Start of Given entries
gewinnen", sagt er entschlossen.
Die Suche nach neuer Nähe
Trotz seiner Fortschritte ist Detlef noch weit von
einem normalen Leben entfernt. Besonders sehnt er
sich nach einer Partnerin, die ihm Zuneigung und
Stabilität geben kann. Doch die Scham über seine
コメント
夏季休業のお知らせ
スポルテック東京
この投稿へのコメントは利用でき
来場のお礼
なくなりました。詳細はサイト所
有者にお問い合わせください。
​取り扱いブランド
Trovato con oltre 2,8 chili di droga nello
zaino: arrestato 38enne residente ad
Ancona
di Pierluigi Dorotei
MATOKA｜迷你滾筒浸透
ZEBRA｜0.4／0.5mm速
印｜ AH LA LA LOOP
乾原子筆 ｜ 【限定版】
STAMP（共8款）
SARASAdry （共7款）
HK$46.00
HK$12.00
End of Given entries
Reproduce the data shown above exactly, including every line.

gewinnen", sagt er entschlossen.
Die Suche nach neuer Nähe
Trotz seiner Fortschritte ist Detlef noch weit von
einem normalen Leben entfernt. Besonders sehnt er
sich nach einer Partnerin, die ihm Zuneigung und
Stabilität geben kann. Doch die Scham über seine
コメント
夏季休業のお知らせ
スポルテック東京
この投稿へのコメントは利用でき
来場のお礼
なくなりました。詳細はサイト所
有者にお問い合わせください。
​取り扱いブランド
Trovato con oltre 2,8 chili di droga nello
zaino: arrestato 38enne residente ad
Ancona
di Pierluigi Dorotei
MATOKA｜迷你滾筒浸透
ZEBRA｜0.4／0.5mm速
印｜ AH LA LA LOOP
乾原子筆 ｜ 【限定版】
STAMP（共8款）
SARASAdry （共7款）
HK$46.00
HK$12.00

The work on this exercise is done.